Chevron greenwashing complaint filed with FTC

Complaint is first time environmental groups have brought such claims to the Federal Trade Commission against an oil giant.

|

Bloomberg News

Chevron Corp. is misleading consumers about its efforts to reduce greenhouse gas emissions, environmental groups said in what they described as a first-of-its-kind complaint filed with the Federal Trade Commission.

Chevron’s pledge of “ever-cleaner energy” amounts to so-called greenwashing because it hides the reality that the company’s production plans may end up increasing absolute emissions, according to Global Witness, Greenpeace USA and Earthworks. Ads touting the oil giant’s environmental record and investments in clean tech disguise its role as one of the world’s biggest corporate polluters, the nonprofit groups say. The complaint comes just days after Chevron announced a strategy centered on “higher returns, lower carbon.”

We all have a role to play in creating a cleaner future. At Chevron, we’re lowering the carbon emissions intensity of our operations, investing in lower-carbon technologies and exploring renewable fuels of the future. Learn more — Chevron (@Chevron) March 9, 2021

The allegations are “frivolous,” Chevron said in a statement. “We engage in honest conversations about the energy transition.” An FTC spokesman declined to comment.

Lodging the complaint with the FTC, which investigates claims of deceptive advertising by companies, is potentially a new line of attack for environmental campaigners, who view the Biden administration as more sympathetic to their criticisms of Big Oil. Biden made clean energy a key pledge in his election campaign last year and took the industry by surprise in the first months of his presidency by canceling the Keystone XL crude pipeline and restricting drilling on federal land.

“This really is a test for the new administration to step up and to make good on their promise to make tackling the climate crisis a key priority,” said Julie Anne Miranda-Brobeck, a spokeswoman for Global Witness. The Chevron complaint marks the first time environmental campaigners have gone to the FTC to accuse an oil major of greenwashing, the nonprofit groups said.

Chevron Chief Executive Officer Mike Wirth said last week that the company sees a “pathway” to net-zero carbon from its own operations and is committed to lowering emissions intensity 35% from 2016 to 2028. Intensity goals target pollution per barrel but do not necessarily cap or reduce overall emissions.
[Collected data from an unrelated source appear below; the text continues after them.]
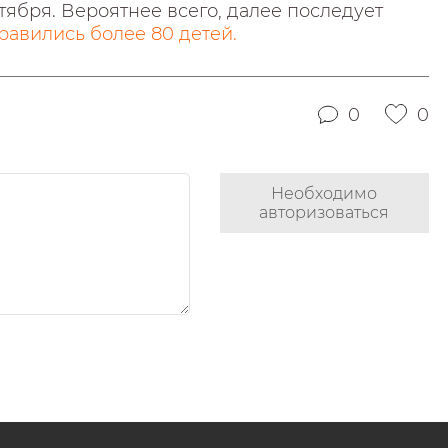
тября. Вероятнее всего, далее последует
травились более 80 детей.
0
0
Необходимо
авторизоваться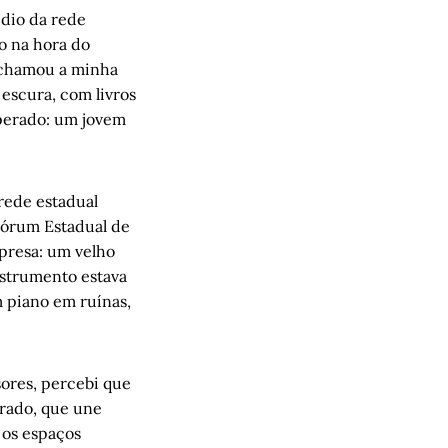
édio da rede
o na hora do
a chamou a minha
 escura, com livros
perado: um jovem
 rede estadual
Fórum Estadual de
rpresa: um velho
nstrumento estava
 piano em ruínas,
sores, percebi que
orado, que une
 os espaços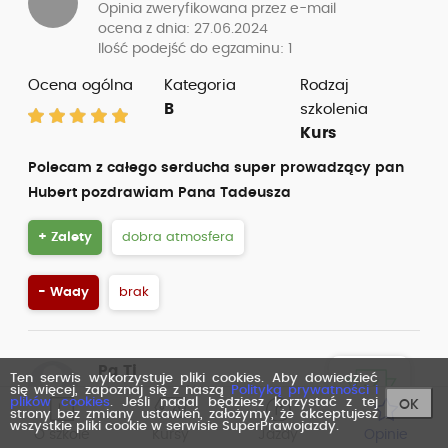
Opinia zweryfikowana przez e-mail
ocena z dnia: 27.06.2024
Ilość podejść do egzaminu: 1
Ocena ogólna
Kategoria
Rodzaj
B
szkolenia
Kurs
Polecam z całego serducha super prowadzący pan
Hubert pozdrawiam Pana Tadeusza
+ Zalety
dobra atmosfera
- Wady
brak
Pa Ti
Ten serwis wykorzystuje pliki cookies. Aby dowiedzieć
się więcej, zapoznaj się z naszą
Polityką prywatności i
Opinia zweryfikowana przez
plików cookies
. Jeśli nadal będziesz korzystać z tej
OK
Facebook
strony bez zmiany ustawień, założymy, że akceptujesz
wszystkie pliki cookie w serwisie SuperPrawojazdy.
ocena z dnia: 16.06.2024
O szkole
Kursy
Jazdy
Opinie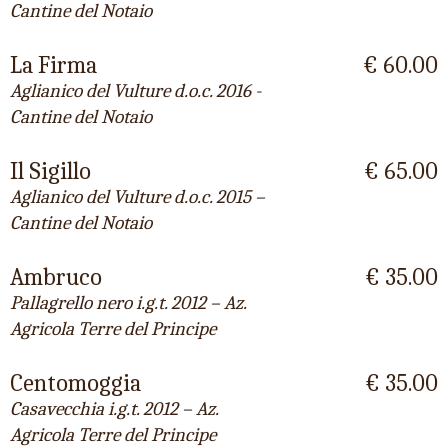
Cantine del Notaio
La Firma
€ 60.00
Aglianico del Vulture d.o.c. 2016 -
Cantine del Notaio
Il Sigillo
€ 65.00
Aglianico del Vulture d.o.c. 2015 –
Cantine del Notaio
Ambruco
€ 35.00
Pallagrello nero i.g.t. 2012 – Az.
Agricola Terre del Principe
Centomoggia
€ 35.00
Casavecchia i.g.t. 2012 – Az.
Agricola Terre del Principe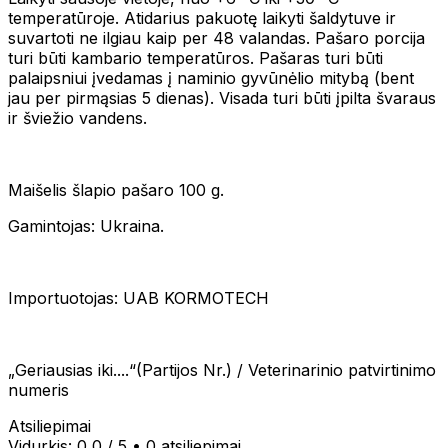
temperatūroje. Atidarius pakuotę laikyti šaldytuve ir
suvartoti ne ilgiau kaip per 48 valandas. Pašaro porcija
turi būti kambario temperatūros. Pašaras turi būti
palaipsniui įvedamas į naminio gyvūnėlio mitybą (bent
jau per pirmąsias 5 dienas). Visada turi būti įpilta švaraus
ir šviežio vandens.
Maišelis šlapio pašaro 100 g.
Gamintojas: Ukraina.
Importuotojas: UAB KORMOTECH
„Geriausias iki....“(Partijos Nr.) / Veterinarinio patvirtinimo
numeris
Atsiliepimai
Vidurkis:
0,0
/ 5
•
0 atsiliepimai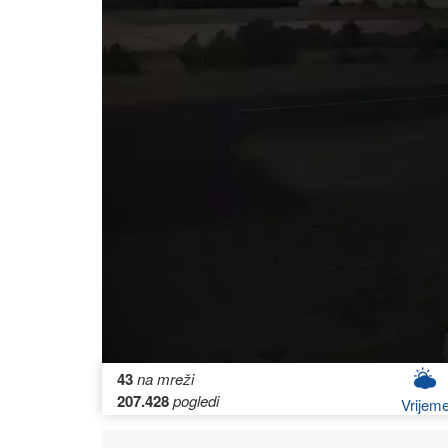
43
na mreži
207.428
pogledi
Vrijem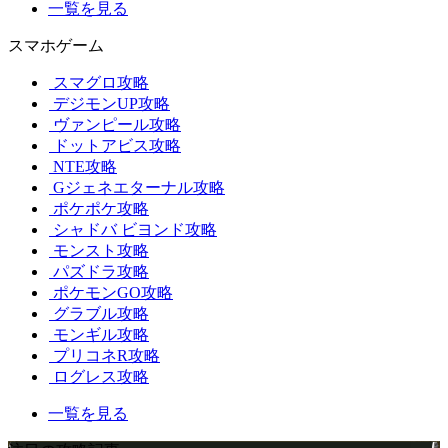
一覧を見る
スマホゲーム
スマグロ攻略
デジモンUP攻略
ヴァンピール攻略
ドットアビス攻略
NTE攻略
Gジェネエターナル攻略
ポケポケ攻略
シャドバ ビヨンド攻略
モンスト攻略
パズドラ攻略
ポケモンGO攻略
グラブル攻略
モンギル攻略
プリコネR攻略
ログレス攻略
一覧を見る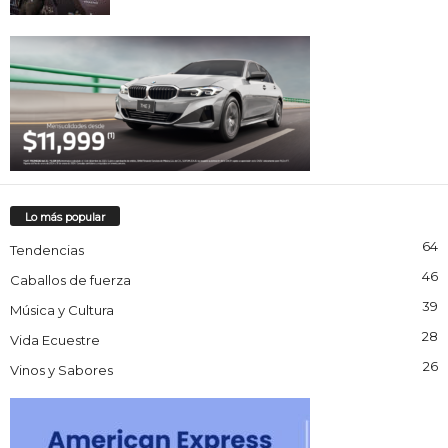
Lo más popular
64
Tendencias
46
Caballos de fuerza
39
Música y Cultura
28
Vida Ecuestre
26
Vinos y Sabores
The company supports the Paris Agreement, is investing in renewable power in support of its operations and will spend $3 billion on clean tech through 2028, it said.

This amount is around 3% of Chevron’s annual capital budget, and the company may increase oil and gas production by around 15% over the next four years. Chevron fell 2.3% to $107.77 a share at 9:50 a.m. in New York as oil prices dropped.

The FTC is seen by campaigners as another avenue for applying pressure on Big Oil, in addition to the courts, where companies including Chevron are facing a series of lawsuits from about a dozen U.S. cities, counties and states to make them pay for the costs of adapting to climate change. The companies involved have said the suits are baseless.

Appointments by President Joe Biden to the five-member FTC, which currently has an empty seat and is split between Democrats and Republicans, may help the environmental groups’ case.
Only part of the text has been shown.